BAGHDAD (AFP) — Iraq said Saturday militiamen have sown the streets of Baghdad's Sadr City with booby traps to impede the advance of the security forces, amid fierce battles in the sprawling Shiite enclave.
The warning came soon after the partial lifting of a vehicle ban that has been in force during two weeks of bitter fighting between US and Iraqi forces and the Mahdi Army militia of radical Shiite cleric Moqtada al-Sadr.
"Groups of people have planted roadside bombs on the majority of the roads of Sadr City," Baghdad military command said in a statement.
"For the protection of our citizens and media personnel, we are warning people to stay off the streets until they have been cleared by the security forces," it said.
Battles for control of Sadr City raged again through the night killing 13 people, according to the US military, bringing the toll in the past week alone to around 90.
The US military also announced the death on Saturday of another soldier in Baghdad, bringing to at least 13 the number of troops killed in the capital in the past week.
Residents of impoverished Shiite bastion reported that the fighting died down during the day with only occasional bursts of gunfire punctuating the calm.
They said the main road into Sadr City remained closed and major thoroughfares blocked, forcing motorists to use sidestreets to zig-zag their way through the district, which has a population of two million.
A US military statement listed the dead in the overnight battles as two snipers, two "criminals" firing rocket-propelled grenades, six gunmen wielding machine guns and automatic weapons, and three men placing roadside bombs.
The US and Iraqi forces hit back with small-arms fire, a Hellfire missile fired from an unmanned aircraft and artillery shells blasted from a M1A2 Abrams tank, the statement said.
Residents showed an AFP photographer a house in the Jamila sector of Sadr City which they said had been hit during an air strike.
Neighbours said two small children and their parents were killed and another five family members wounded in the strike.
Hospital officials said women and children were among those killed and wounded but declined to give a breakdown.
An official in the office of government spokesman Ali al-Dabbagh told AFP that a two-week vehicle ban in Sadr City had been eased.
"The curfew was lifted generally in Sadr City from this morning, but it still applies in some areas where security measures are in place," the official said, asking not to be named.

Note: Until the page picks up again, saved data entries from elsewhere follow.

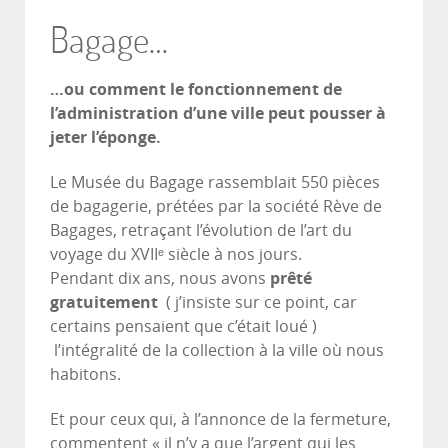
Bagage…
…ou comment le fonctionnement de
l’administration d’une ville peut pousser à
jeter l’éponge.
Le Musée du Bagage rassemblait 550 pièces
de bagagerie, prétées par la société Rève de
Bagages, retraçant l’évolution de l’art du
voyage du XVIIᵉ siècle à nos jours.
Pendant dix ans, nous avons
prêté
gratuitement
( j’insiste sur ce point, car
certains pensaient que c’était loué )
l’intégralité de la collection à la ville où nous
habitons.
Et pour ceux qui, à l’annonce de la fermeture,
commentent « il n’y a que l’argent qui les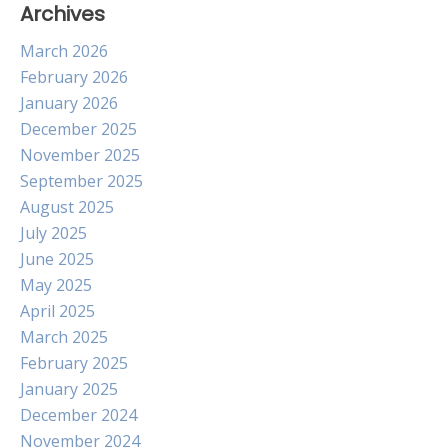
Archives
March 2026
February 2026
January 2026
December 2025
November 2025
September 2025
August 2025
July 2025
June 2025
May 2025
April 2025
March 2025
February 2025
January 2025
December 2024
November 2024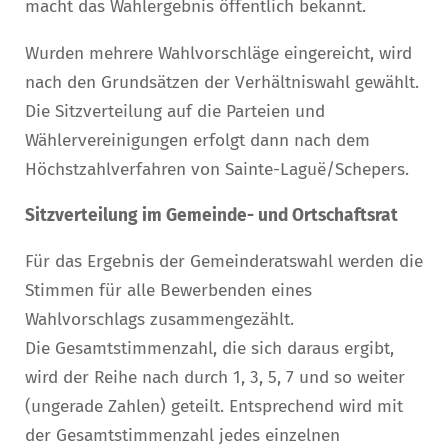
macht das Wahlergebnis öffentlich bekannt.
Wurden mehrere Wahlvorschläge eingereicht, wird
nach den Grundsätzen der Verhältniswahl gewählt.
Die Sitzverteilung auf die Parteien und
Wählervereinigungen erfolgt dann nach dem
Höchstzahlverfahren von Sainte-Laguë/Schepers.
Sitzverteilung im Gemeinde- und Ortschaftsrat
Für das Ergebnis der Gemeinderatswahl werden die
Stimmen für alle Bewerbenden eines
Wahlvorschlags zusammengezählt.
Die Gesamtstimmenzahl, die sich daraus ergibt,
wird der Reihe nach durch 1, 3, 5, 7 und so weiter
(ungerade Zahlen) geteilt. Entsprechend wird mit
der Gesamtstimmenzahl jedes einzelnen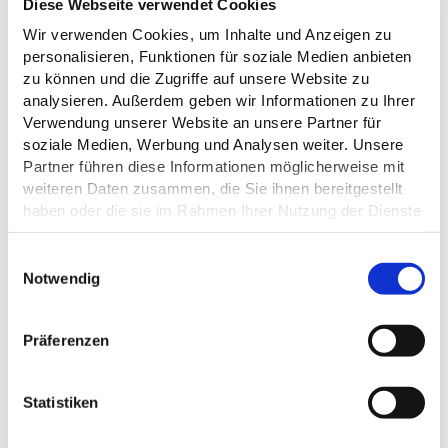
Diese Webseite verwendet Cookies
Wir verwenden Cookies, um Inhalte und Anzeigen zu
personalisieren, Funktionen für soziale Medien anbieten
zu können und die Zugriffe auf unsere Website zu
analysieren. Außerdem geben wir Informationen zu Ihrer
FRAGEN RUND UM DEINEN URLAUB, ZU
Verwendung unserer Website an unsere Partner für
PROSPEKTEN ODER UNTERKÜNFTEN?
soziale Medien, Werbung und Analysen weiter. Unsere
Partner führen diese Informationen möglicherweise mit
weiteren Daten zusammen, die Sie ihnen bereitgestellt
Tourist Info Malente
haben oder die sie im Rahmen Ihrer Nutzung der Dienste
+49 (0)4523/98 42 73-0
gesammelt haben.
info@tourismus-malente.de
E
Datenschutz
Notwendig
i
Tourist Info Plön
n
+49 (0)4522/50 95-0
w
touristinfo@ploen.de
Präferenzen
i
l
Tourist-Info Eutin
l
Statistiken
+49 (0)4521/70 97-0
i
info@eutin-tourismus.de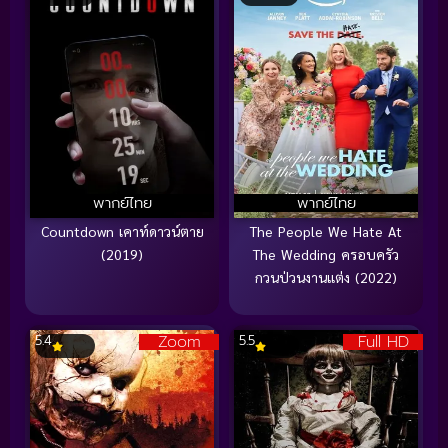
พากย์ไทย
พากย์ไทย
Countdown เคาท์ดาวน์ตาย
The People We Hate At
(2019)
The Wedding ครอบครัว
กวนป่วนงานแต่ง (2022)
Zoom
Full HD
5.4
5.5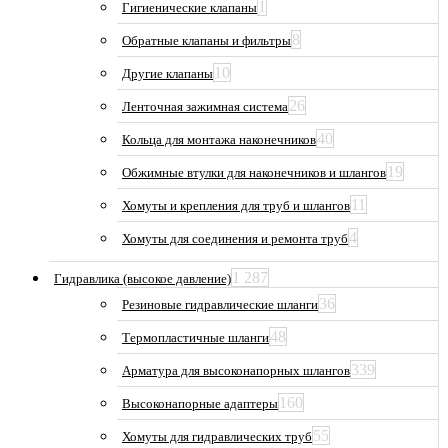
1
Гигиенические клапаны
8
Обратные клапаны и фильтры
10
Другие клапаны
26
Ленточная зажимная система
40
Кольца для монтажа наконечников
19
Обжимные втулки для наконечников и шлангов
11
Хомуты и крепления для труб и шлангов
4
Хомуты для соединения и ремонта труб
1 287
Гидравлика (высокое давление)
36
Резиновые гидравлические шланги
48
Термопластичные шланги
339
Арматура для высоконапорных шлангов
160
Высоконапорные адаптеры
55
Хомуты для гидравлических труб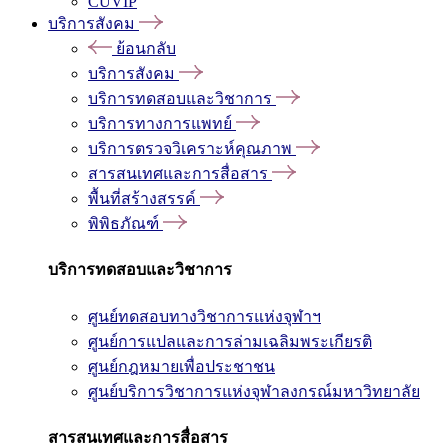
CUVIP
บริการสังคม
ย้อนกลับ
บริการสังคม
บริการทดสอบและวิชาการ
บริการทางการแพทย์
บริการตรวจวิเคราะห์คุณภาพ
สารสนเทศและการสื่อสาร
พื้นที่สร้างสรรค์
พิพิธภัณฑ์
บริการทดสอบและวิชาการ
ศูนย์ทดสอบทางวิชาการแห่งจุฬาฯ
ศูนย์การแปลและการล่ามเฉลิมพระเกียรติ
ศูนย์กฎหมายเพื่อประชาชน
ศูนย์บริการวิชาการแห่งจุฬาลงกรณ์มหาวิทยาลัย
สารสนเทศและการสื่อสาร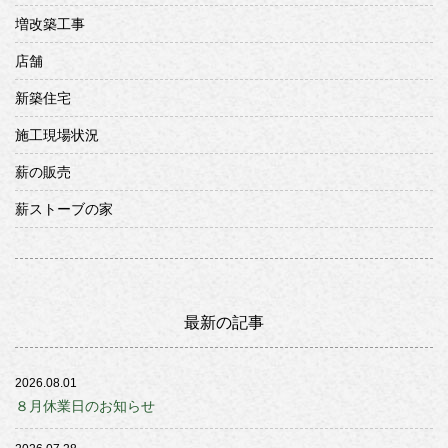
増改築工事
店舗
新築住宅
施工現場状況
薪の販売
薪ストーブの家
最新の記事
2026.08.01
８月休業日のお知らせ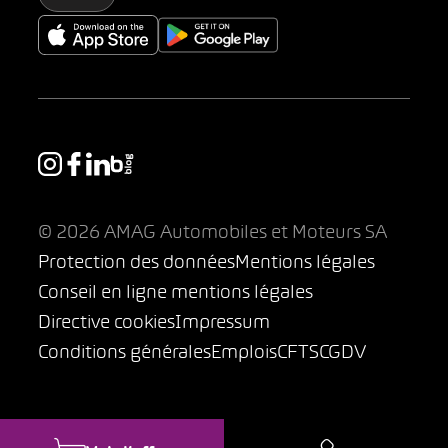
© 2026 AMAG Automobiles et Moteurs SA
Protection des données
Mentions légales
Conseil en ligne mentions légales
Directive cookies
Impressum
Conditions générales
Emplois
CFTS
CGDV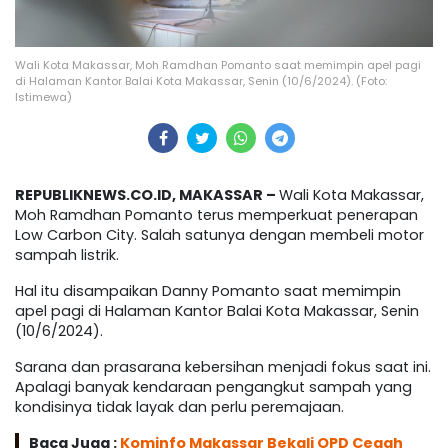
Wali Kota Makassar, Moh Ramdhan Pomanto saat memimpin apel pagi
di Halaman Kantor Balai Kota Makassar, Senin (10/6/2024). (Foto:
Istimewa)
REPUBLIKNEWS.CO.ID, MAKASSAR –
Wali Kota Makassar,
Moh Ramdhan Pomanto terus memperkuat penerapan
Low Carbon City. Salah satunya dengan membeli motor
sampah listrik.
Hal itu disampaikan Danny Pomanto saat memimpin
apel pagi di Halaman Kantor Balai Kota Makassar, Senin
(10/6/2024).
Sarana dan prasarana kebersihan menjadi fokus saat ini.
Apalagi banyak kendaraan pengangkut sampah yang
kondisinya tidak layak dan perlu peremajaan.
Baca Juga :
Kominfo Makassar Bekali OPD Cegah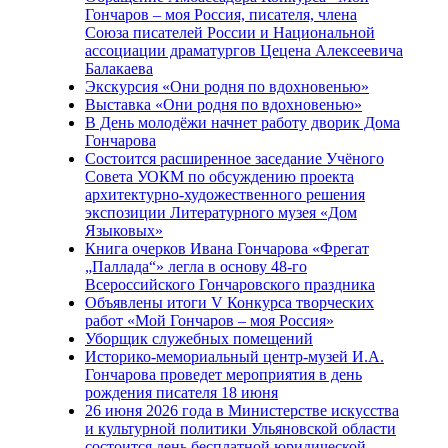
Гончаров – моя Россия, писателя, члена
Союза писателей России и Национальной
ассоциации драматургов Цецена Алексеевича
Балакаева
Экскурсия «Они родня по вдохновенью»
Выставка «Они родня по вдохновенью»
В День молодёжи начнет работу дворик Дома
Гончарова
Состоится расширенное заседание Учёного
Совета УОКМ по обсуждению проекта
архитектурно-художественного решения
экспозиции Литературного музея «Дом
Языковых»
Книга очерков Ивана Гончарова «Фрегат
„Паллада“» легла в основу 48-го
Всероссийского Гончаровского праздника
Объявлены итоги V Конкурса творческих
работ «Мой Гончаров – моя Россия»
Уборщик служебных помещений
Историко-мемориальный центр-музей И.А.
Гончарова проведет мероприятия в день
рождения писателя 18 июня
26 июня 2026 года в Министерстве искусства
и культурной политики Ульяновской области
состоится день бесплатной юридической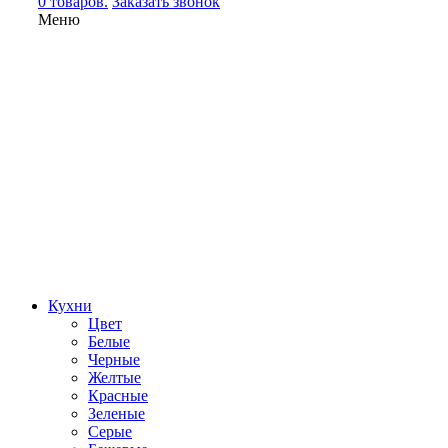
0 товаров.
Заказать звонок
Меню
Кухни
Цвет
Белые
Черные
Желтые
Красные
Зеленые
Серые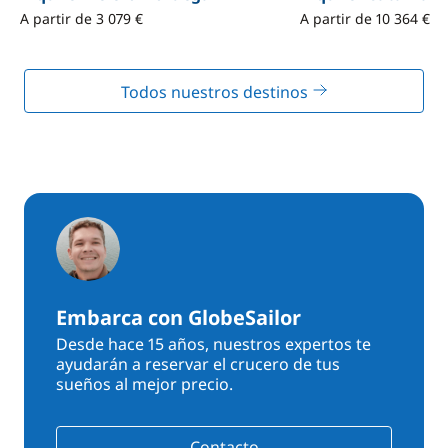
A partir de 3 079 €
A partir de 10 364 €
Todos nuestros destinos
Embarca con GlobeSailor
Desde hace 15 años, nuestros expertos te
ayudarán a reservar el crucero de tus
sueños al mejor precio.
Contacto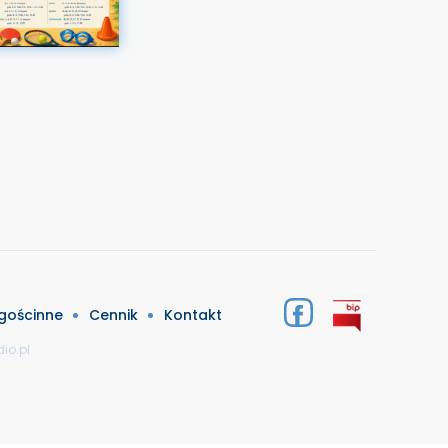
 gościnne
Cennik
Kontakt
io.pl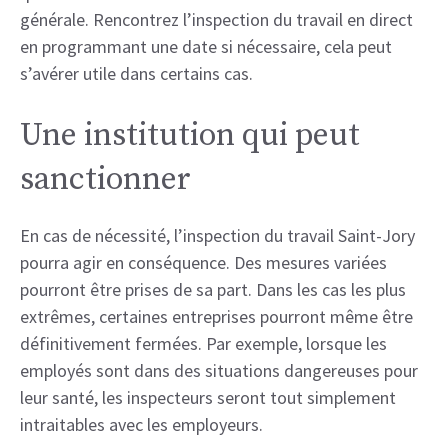
générale. Rencontrez l’inspection du travail en direct
en programmant une date si nécessaire, cela peut
s’avérer utile dans certains cas.
Une institution qui peut
sanctionner
En cas de nécessité, l’inspection du travail Saint-Jory
pourra agir en conséquence. Des mesures variées
pourront être prises de sa part. Dans les cas les plus
extrêmes, certaines entreprises pourront même être
définitivement fermées. Par exemple, lorsque les
employés sont dans des situations dangereuses pour
leur santé, les inspecteurs seront tout simplement
intraitables avec les employeurs.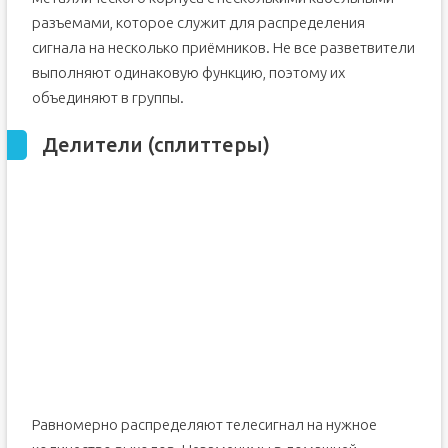
разъемами, которое служит для распределения
сигнала на несколько приёмников. Не все разветвители
выполняют одинаковую функцию, поэтому их
объединяют в группы.
Делители (сплиттеры)
Равномерно распределяют телесигнал на нужное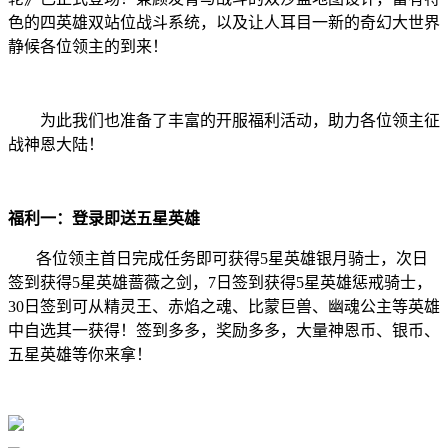
色的四英雄双站位战斗系统，以及让人耳目一新的奇幻大世界
静候各位领主的到来！
为此我们也准备了丰富的开服福利活动，助力各位领主征
战神恩大陆！
福利一：登录即送五星英雄
各位领主首日完成任务即可获得5星英雄银月骑士，次日
签到获得5星英雄蔷薇之剑，7日签到获得5星英雄惩戒骑士，
30日签到可从精灵王、赤焰之魂、比蒙巨兽、幽魂公主等英雄
中自选其一获得！签到多多，奖励多多，大量神恩币、银币、
五星英雄等你来拿！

Tensions between the Mahdi Army and the security forces have been further inflamed by the killing of senior Sadr aide Riyad al-Nuri on Friday in an attack carried out in broad daylight after the main weekly Muslim prayers in the Shiite holy city of Najaf.
Sadr has called for three days of mourning in all his movement's offices, while a symbolic funeral procession for Nuri was held in Sadr City on Saturday morning.
The US statement said Friday night's clashes began when a security force convoy was attacked "by multiple roadside bombs, and small-arms fire."
In fierce clashes that continued for an hour, Iraqi and US forces came under attack by snipers, gunmen armed with automatic weapons and machine guns, as well as by roadside bombs and rocket-propelled grenades.
During the fighting, US forces in an Abrams tank fired two 122mm rounds killing at least two people.
A US drone also fired a Hellfire missile at a group of people suspected of planting roadside bombs, killing three, the statement said.
Mahdi Army militiamen have been battling Iraqi troops since March 25, when Prime Minister Nuri al-Maliki ordered a crackdown on militiamen in the southern city of Basra.
Around 800 people have been killed in the fighting, which first broke out in Basra but quickly spread to other Shiite areas of Iraq.
The battles subsided after Sadr pulled his fighters off the streets on March 30, but fighting erupted in greater fury a week later in Sadr City when Iraqi and US forces began new operations in the sprawling township.